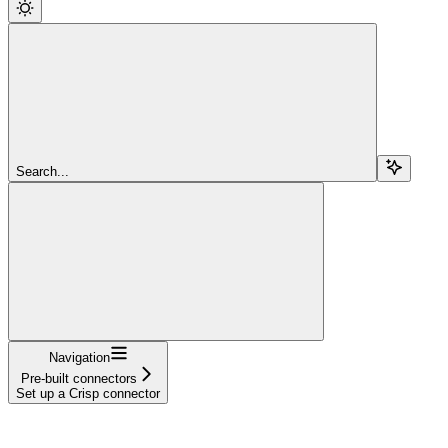
Search...
Navigation
Pre-built connectors
Set up a Crisp connector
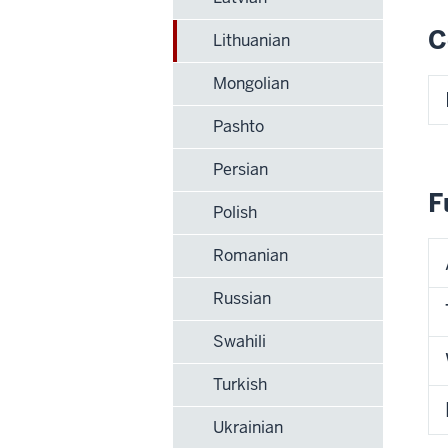
C
Lithuanian
Mongolian
Pashto
Persian
F
Polish
Romanian
Russian
Swahili
Turkish
Ukrainian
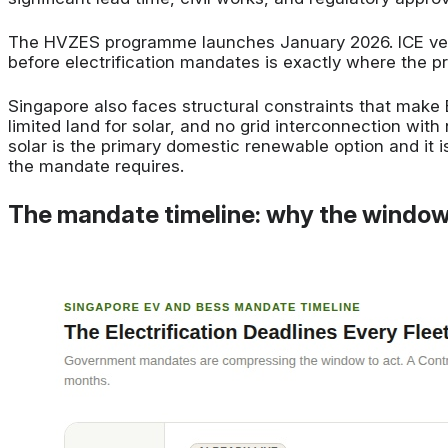
The HVZES programme launches January 2026. ICE vehi
before electrification mandates is exactly where the p
Singapore also faces structural constraints that make
limited land for solar, and no grid interconnection wi
solar is the primary domestic renewable option and it i
the mandate requires.
The mandate timeline: why the window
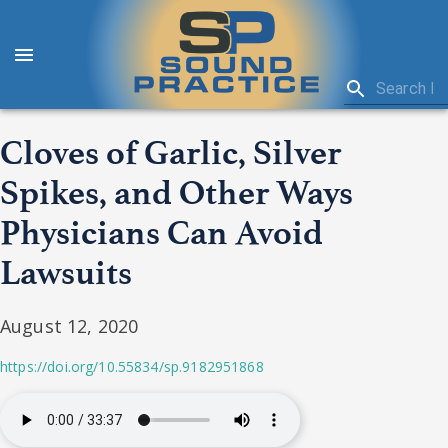
Cloves of Garlic, Silver
Spikes, and Other Ways
Physicians Can Avoid
Lawsuits
August 12, 2020
https://doi.org/10.55834/sp.9182951868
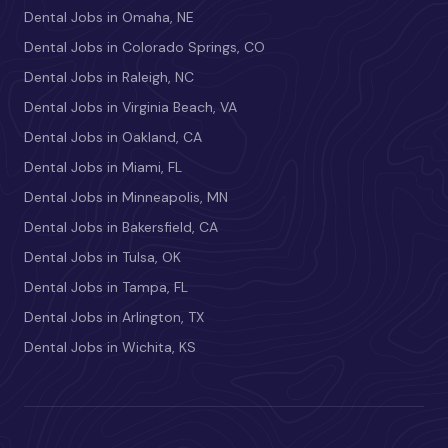
Dental Jobs in Omaha, NE
Dental Jobs in Colorado Springs, CO
Dental Jobs in Raleigh, NC
Dental Jobs in Virginia Beach, VA
Dental Jobs in Oakland, CA
Dental Jobs in Miami, FL
Dental Jobs in Minneapolis, MN
Dental Jobs in Bakersfield, CA
Dental Jobs in Tulsa, OK
Dental Jobs in Tampa, FL
Dental Jobs in Arlington, TX
Dental Jobs in Wichita, KS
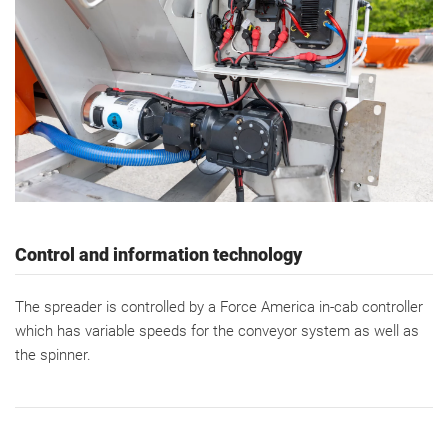
Control and information technology
The spreader is controlled by a Force America in-cab controller
which has variable speeds for the conveyor system as well as
the spinner.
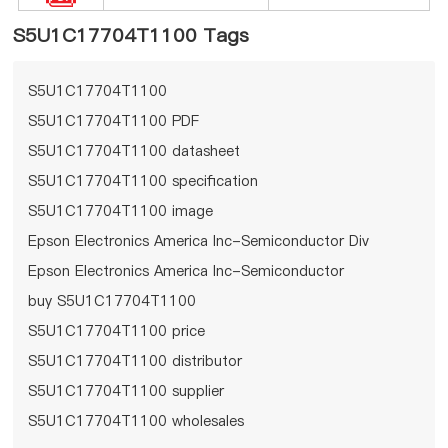
S5U1C17704T1100 Tags
S5U1C17704T1100
S5U1C17704T1100 PDF
S5U1C17704T1100 datasheet
S5U1C17704T1100 specification
S5U1C17704T1100 image
Epson Electronics America Inc-Semiconductor Div
Epson Electronics America Inc-Semiconductor
Div S5U1C17704T1100
buy S5U1C17704T1100
S5U1C17704T1100 price
S5U1C17704T1100 distributor
S5U1C17704T1100 supplier
S5U1C17704T1100 wholesales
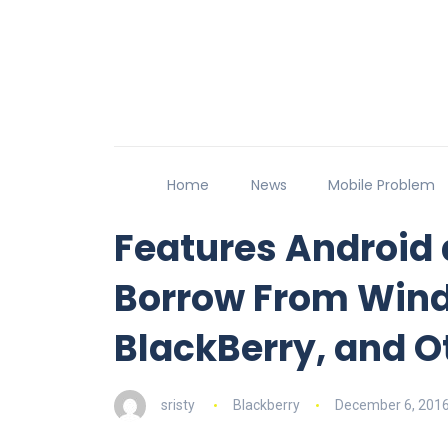
Home
News
Mobile Problem
Features Android 
Borrow From Win
BlackBerry, and O
sristy
Blackberry
December 6, 201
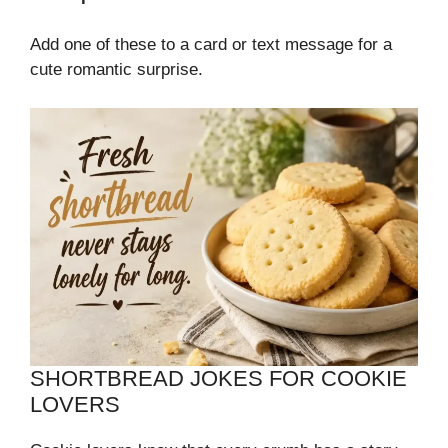
Add one of these to a card or text message for a
cute romantic surprise.
SHORTBREAD JOKES FOR COOKIE
LOVERS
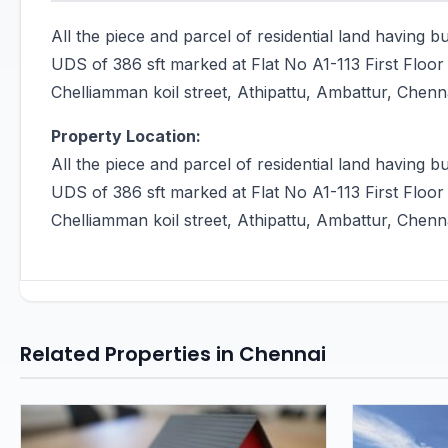
All the piece and parcel of residential land having b
UDS of 386 sft marked at Flat No A1-113 First Flo
Chelliamman koil street, Athipattu, Ambattur, Chen
Property Location:
All the piece and parcel of residential land having b
UDS of 386 sft marked at Flat No A1-113 First Flo
Chelliamman koil street, Athipattu, Ambattur, Chen
Related Properties in Chennai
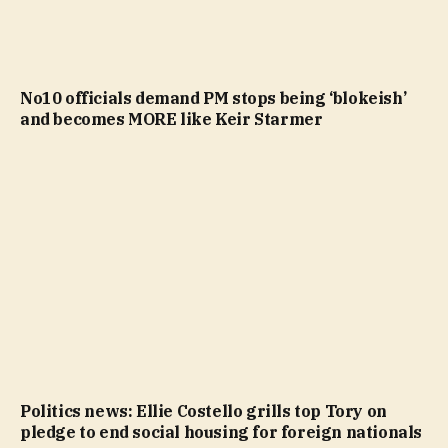
No10 officials demand PM stops being ‘blokeish’
and becomes MORE like Keir Starmer
Politics news: Ellie Costello grills top Tory on
pledge to end social housing for foreign nationals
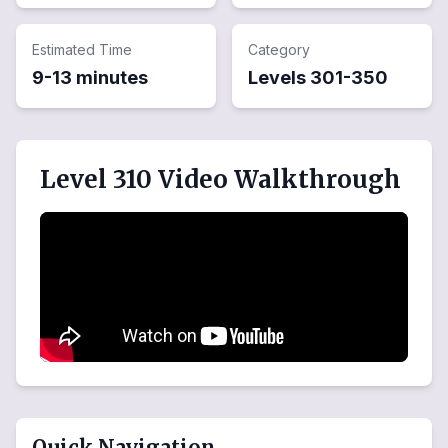
Estimated Time
Category
9-13 minutes
Levels
301
-
350
Level 310 Video Walkthrough
Quick Navigation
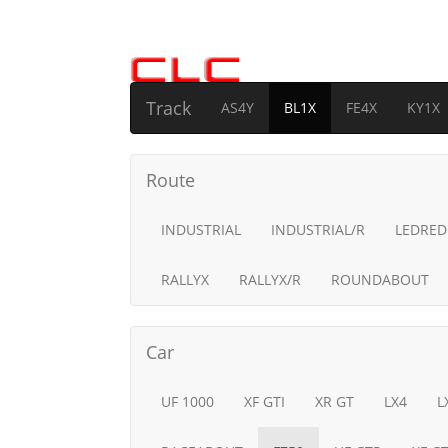
Track
AS4Y
BL1X
FE4X
KY1X
Route
INDUSTRIAL
INDUSTRIAL/R
LEDRED
RALLYX
RALLYX/R
ROUNDABOUT
Car
UF 1000
XF GTI
XR GT
LX4
L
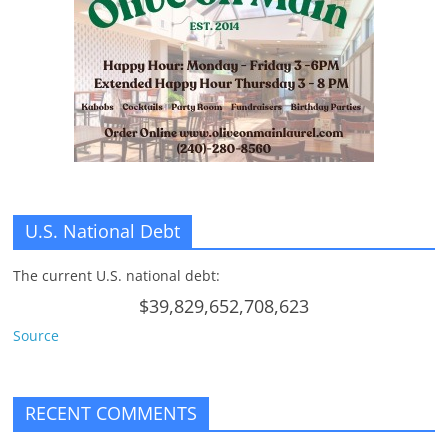
n
g
U.S. National Debt
The current U.S. national debt:
$39,829,652,708,623
Source
RECENT COMMENTS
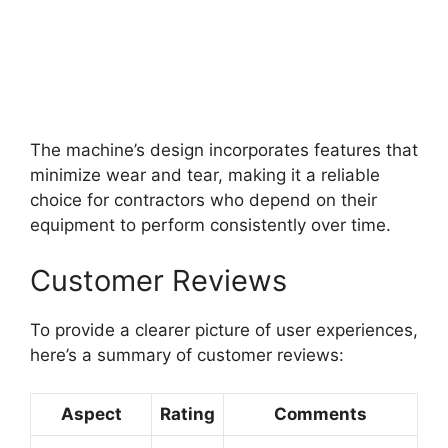
The machine’s design incorporates features that
minimize wear and tear, making it a reliable
choice for contractors who depend on their
equipment to perform consistently over time.
Customer Reviews
To provide a clearer picture of user experiences,
here’s a summary of customer reviews:
Aspect
Rating
Comments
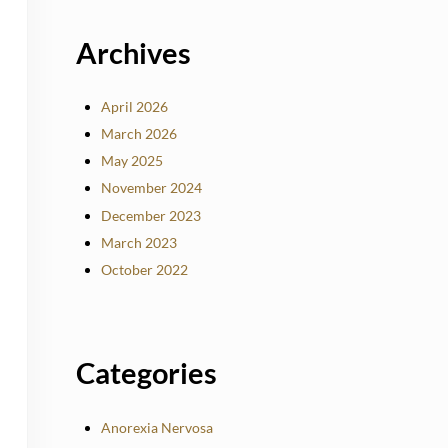
Archives
April 2026
March 2026
May 2025
November 2024
December 2023
March 2023
October 2022
Categories
Anorexia Nervosa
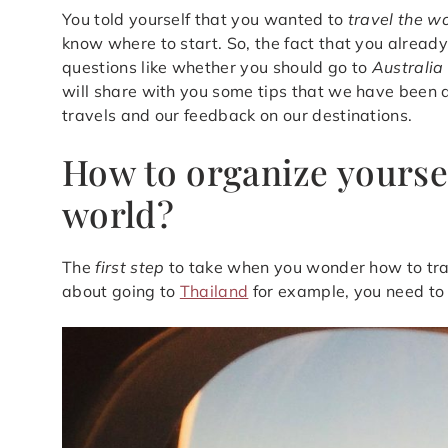
You told yourself that you wanted to
travel the w
know where to start. So, the fact that you alread
questions like whether you should go to
Australia
will share with you some tips that we have been ab
travels and our feedback on our destinations.
How to organize yoursel
world?
The
first step
to take when you wonder how to tra
about going to
Thailand
for example, you need to d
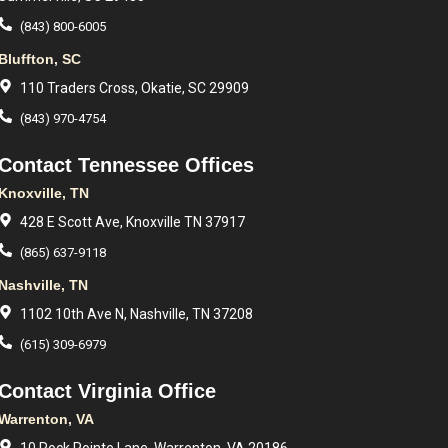
(843) 800-6005
Bluffton, SC
110 Traders Cross, Okatie, SC 29909
(843) 970-4754
Contact Tennessee Offices
Knoxville, TN
428 E Scott Ave, Knoxville TN 37917
(865) 637-9118
Nashville, TN
1102 10th Ave N, Nashville, TN 37208
(615) 309-6979
Contact Virginia Office
Warrenton, VA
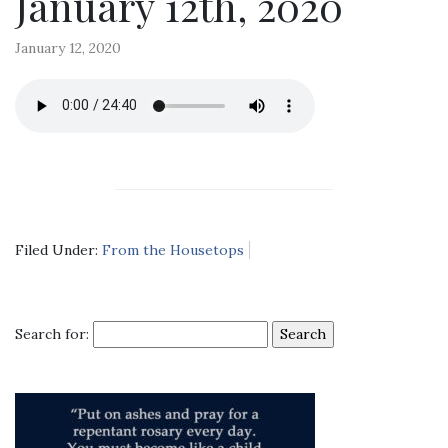
January 12th, 2020
January 12, 2020
Filed Under:
From the Housetops
Search for:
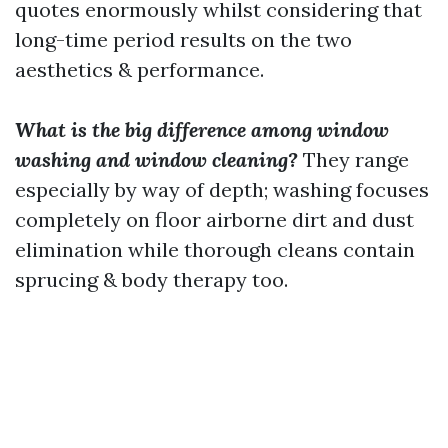
quotes enormously whilst considering that
long-time period results on the two
aesthetics & performance.
What is the big difference among window
washing and window cleaning?
They range
especially by way of depth; washing focuses
completely on floor airborne dirt and dust
elimination while thorough cleans contain
sprucing & body therapy too.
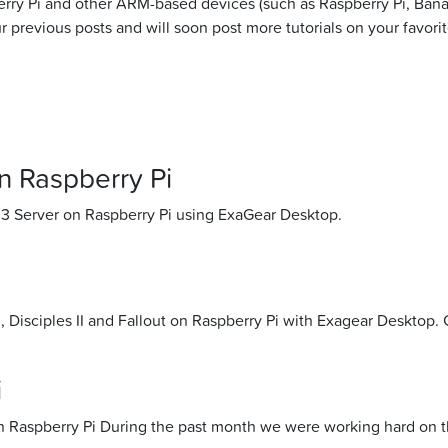
erry Pi and other ARM-based devices (such as Raspberry Pi, Ban
 previous posts and will soon post more tutorials on your favori
 Raspberry Pi
 3 Server on Raspberry Pi using ExaGear Desktop.
Disciples II and Fallout on Raspberry Pi with Exagear Desktop. 
i
 on Raspberry Pi During the past month we were working hard on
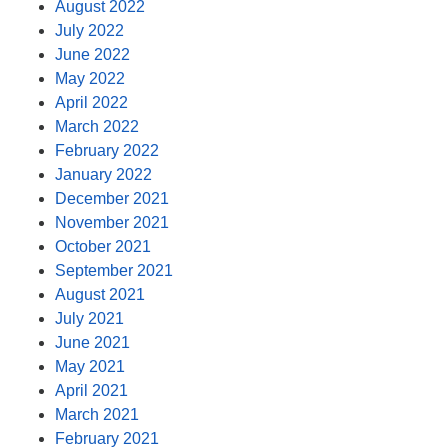
August 2022
July 2022
June 2022
May 2022
April 2022
March 2022
February 2022
January 2022
December 2021
November 2021
October 2021
September 2021
August 2021
July 2021
June 2021
May 2021
April 2021
March 2021
February 2021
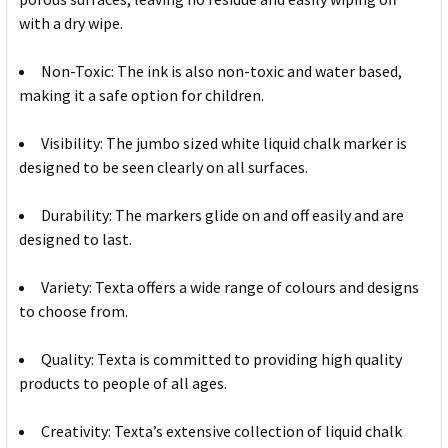
with a dry wipe.
Non-Toxic: The ink is also non-toxic and water based,
making it a safe option for children.
Visibility: The jumbo sized white liquid chalk marker is
designed to be seen clearly on all surfaces.
Durability: The markers glide on and off easily and are
designed to last.
Variety: Texta offers a wide range of colours and designs
to choose from.
Quality: Texta is committed to providing high quality
products to people of all ages.
Creativity: Texta’s extensive collection of liquid chalk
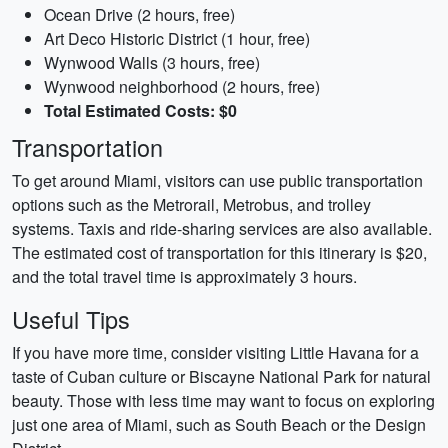
Ocean Drive (2 hours, free)
Art Deco Historic District (1 hour, free)
Wynwood Walls (3 hours, free)
Wynwood neighborhood (2 hours, free)
Total Estimated Costs: $0
Transportation
To get around Miami, visitors can use public transportation
options such as the Metrorail, Metrobus, and trolley
systems. Taxis and ride-sharing services are also available.
The estimated cost of transportation for this itinerary is $20,
and the total travel time is approximately 3 hours.
Useful Tips
If you have more time, consider visiting Little Havana for a
taste of Cuban culture or Biscayne National Park for natural
beauty. Those with less time may want to focus on exploring
just one area of Miami, such as South Beach or the Design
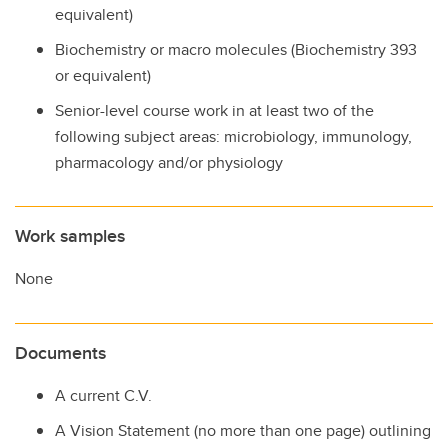
equivalent)
Biochemistry or macro molecules (Biochemistry 393
or equivalent)
Senior-level course work in at least two of the
following subject areas: microbiology, immunology,
pharmacology and/or physiology
Work samples
None
Documents
A current C.V.
A Vision Statement (no more than one page) outlining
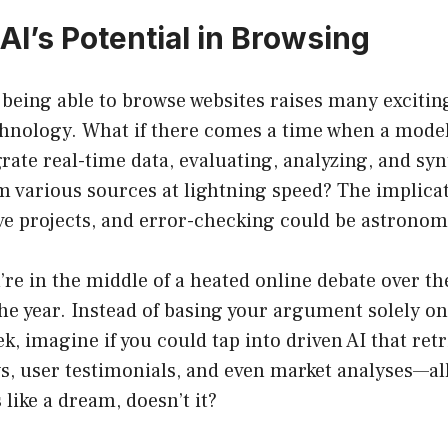
AI’s Potential in Browsing
 being able to browse websites raises many excitin
echnology. What if there comes a time when a mode
rate real-time data, evaluating, analyzing, and sy
 various sources at lightning speed? The implicat
ve projects, and error-checking could be astronom
u’re in the middle of a heated online debate over th
e year. Instead of basing your argument solely on 
ek, imagine if you could tap into driven AI that ret
ws, user testimonials, and even market analyses—al
like a dream, doesn’t it?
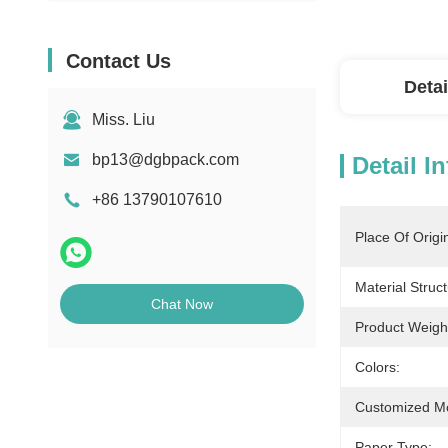
Contact Us
Detai
Miss. Liu
bp13@dgbpack.com
Detail I
+86 13790107610
Place Of Origi
Material Struct
Chat Now
Product Weigh
Colors:
Customized M
Paper Type:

What the task requires
Drop the pictures; return the lines above from the line containing "Politics news: Ellie" to the line containing "for example, you need to d", both included, exactly.

Finished task
Politics news: Ellie Costello grills top Tory on
pledge to end social housing for foreign nationals
Estimated Time
Category
9-13 minutes
Levels
301
-
350
Level 310 Video Walkthrough
Quick Navigation
Track
AS4Y
BL1X
FE4X
KY1X
Route
INDUSTRIAL
INDUSTRIAL/R
LEDRED
RALLYX
RALLYX/R
ROUNDABOUT
Car
UF 1000
XF GTI
XR GT
LX4
L
n
g
U.S. National Debt
The current U.S. national debt:
$39,829,652,708,623
Source
RECENT COMMENTS
The machine’s design incorporates features that
minimize wear and tear, making it a reliable
choice for contractors who depend on their
equipment to perform consistently over time.
Customer Reviews
To provide a clearer picture of user experiences,
here’s a summary of customer reviews:
Aspect
Rating
Comments
Archives
April 2026
March 2026
May 2025
November 2024
December 2023
March 2023
October 2022
Categories
Anorexia Nervosa
You told yourself that you wanted to
travel the w
know where to start. So, the fact that you alread
questions like whether you should go to
Australia
will share with you some tips that we have been ab
travels and our feedback on our destinations.
How to organize yoursel
world?
The
first step
to take when you wonder how to tra
about going to
Thailand
for example, you need to d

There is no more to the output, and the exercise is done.